** Opening Source records block **
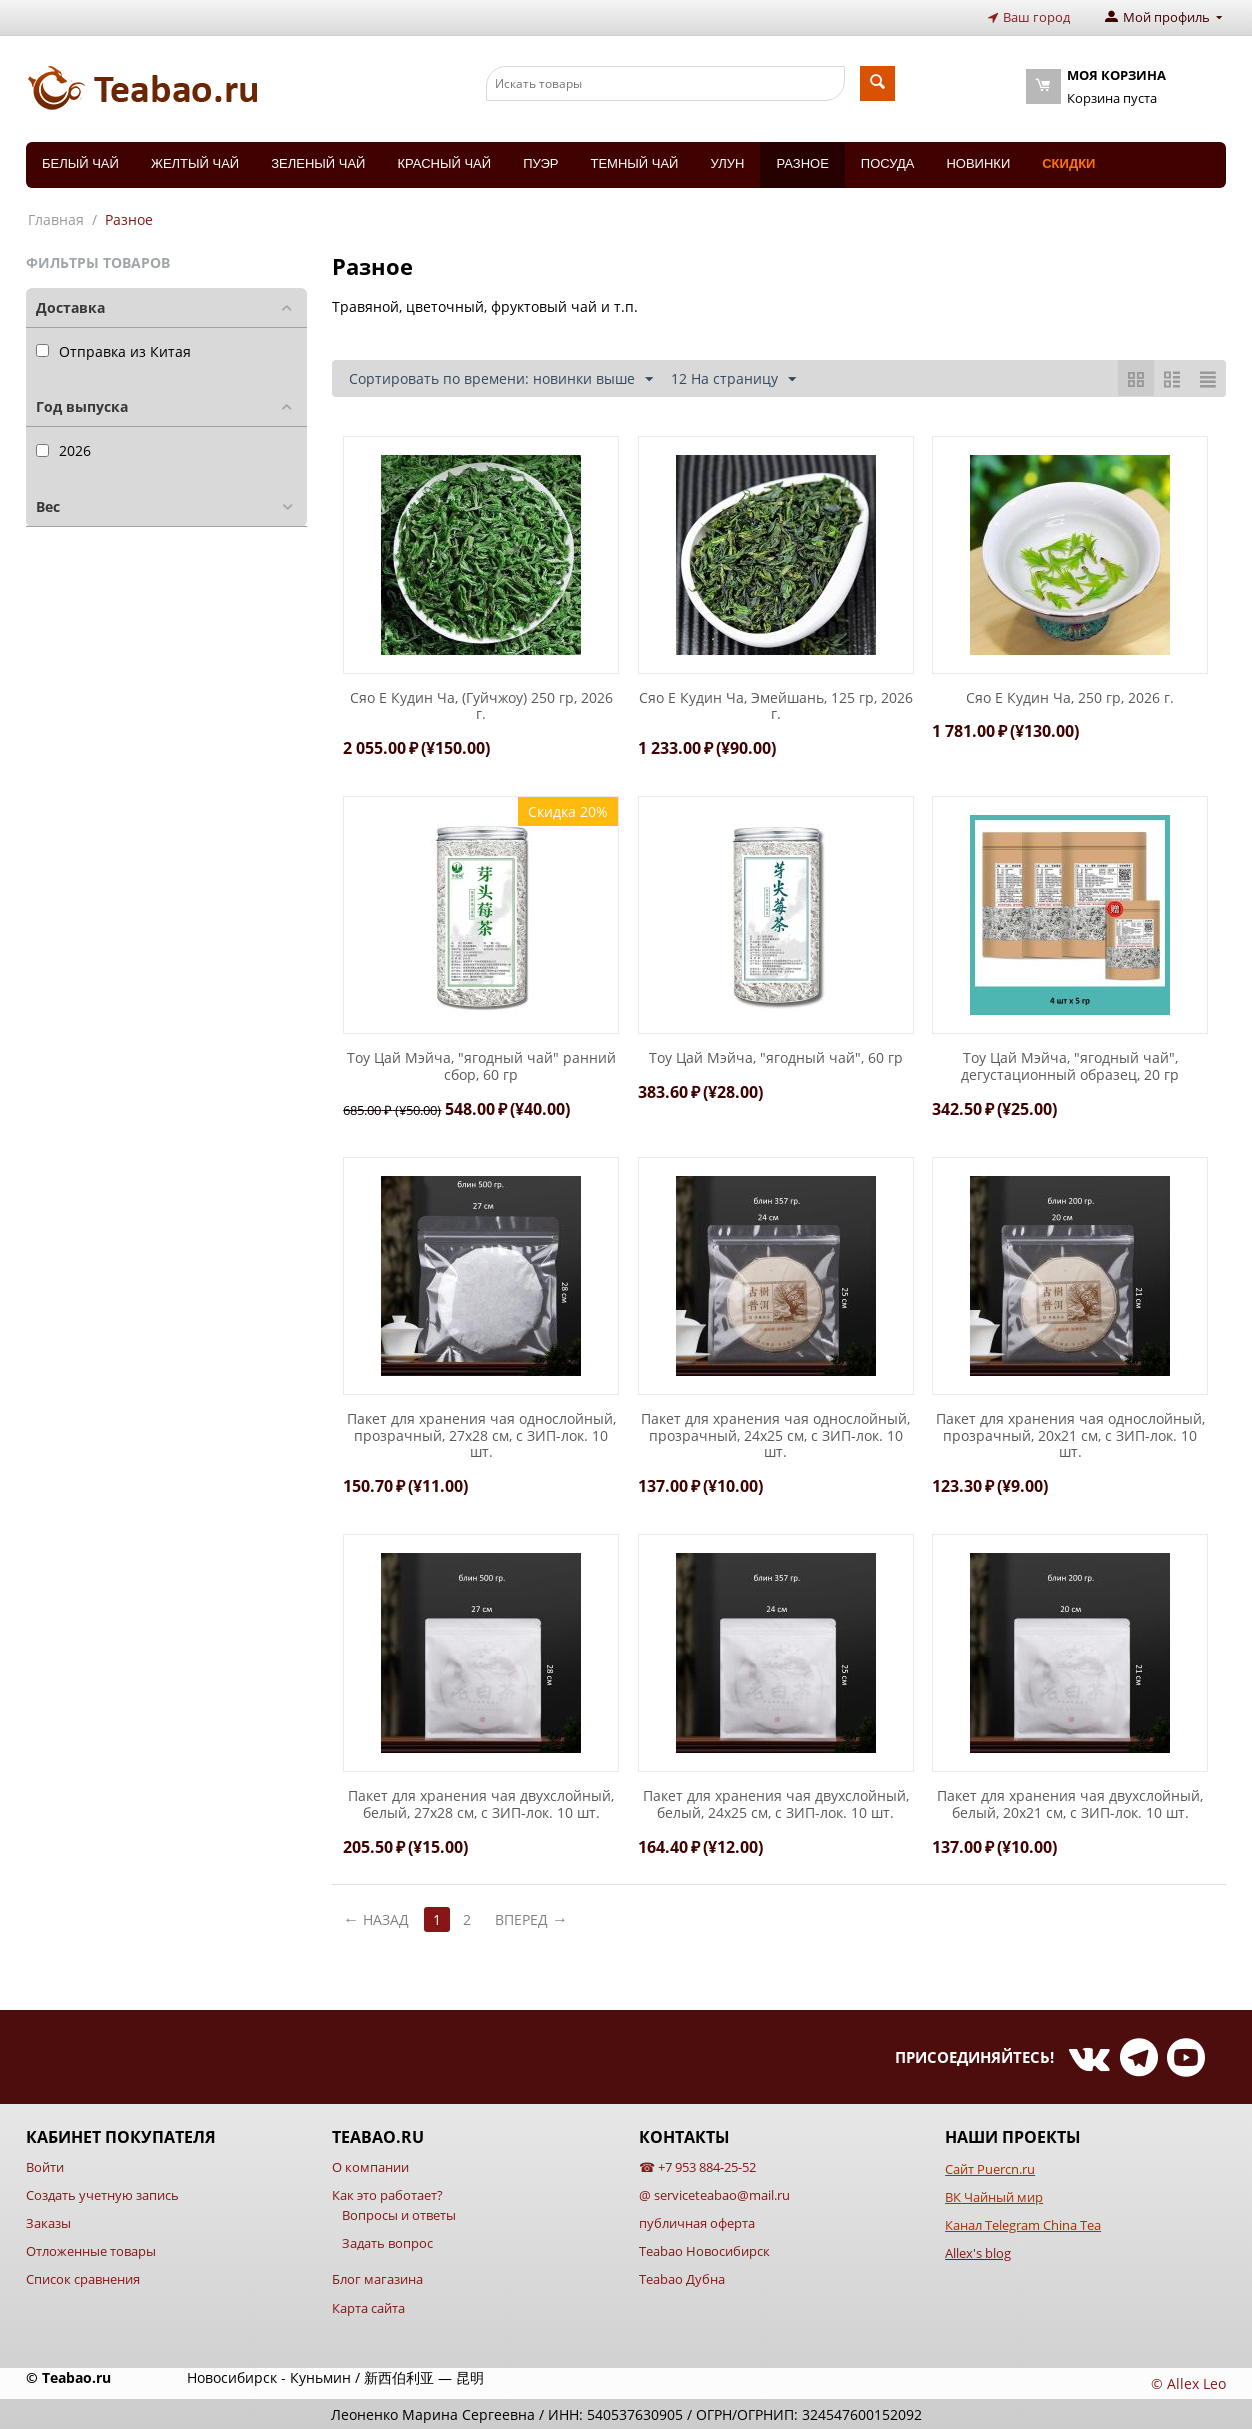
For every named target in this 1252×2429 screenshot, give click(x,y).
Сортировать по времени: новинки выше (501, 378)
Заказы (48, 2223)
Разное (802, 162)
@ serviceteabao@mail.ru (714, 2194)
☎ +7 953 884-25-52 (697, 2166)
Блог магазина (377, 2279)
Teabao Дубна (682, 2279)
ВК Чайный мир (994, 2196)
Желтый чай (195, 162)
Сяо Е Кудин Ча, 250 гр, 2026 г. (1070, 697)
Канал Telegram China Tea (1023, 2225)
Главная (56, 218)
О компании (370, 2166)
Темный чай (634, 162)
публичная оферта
** Closing Source records block **
- [How to complete this task]:
Give the records a second time exactly, keeping the images out.

- [Reply to the exercise]:
For every named target in this 1252×2429 screenshot, give click(x,y).
Сортировать по времени: новинки выше (501, 378)
Заказы (48, 2223)
Разное (802, 162)
@ serviceteabao@mail.ru (714, 2194)
☎ +7 953 884-25-52 (697, 2166)
Блог магазина (377, 2279)
Teabao Дубна (682, 2279)
ВК Чайный мир (994, 2196)
Желтый чай (195, 162)
Сяо Е Кудин Ча, 250 гр, 2026 г. (1070, 697)
Канал Telegram China Tea (1023, 2225)
Главная (56, 218)
О компании (370, 2166)
Темный чай (634, 162)
публичная оферта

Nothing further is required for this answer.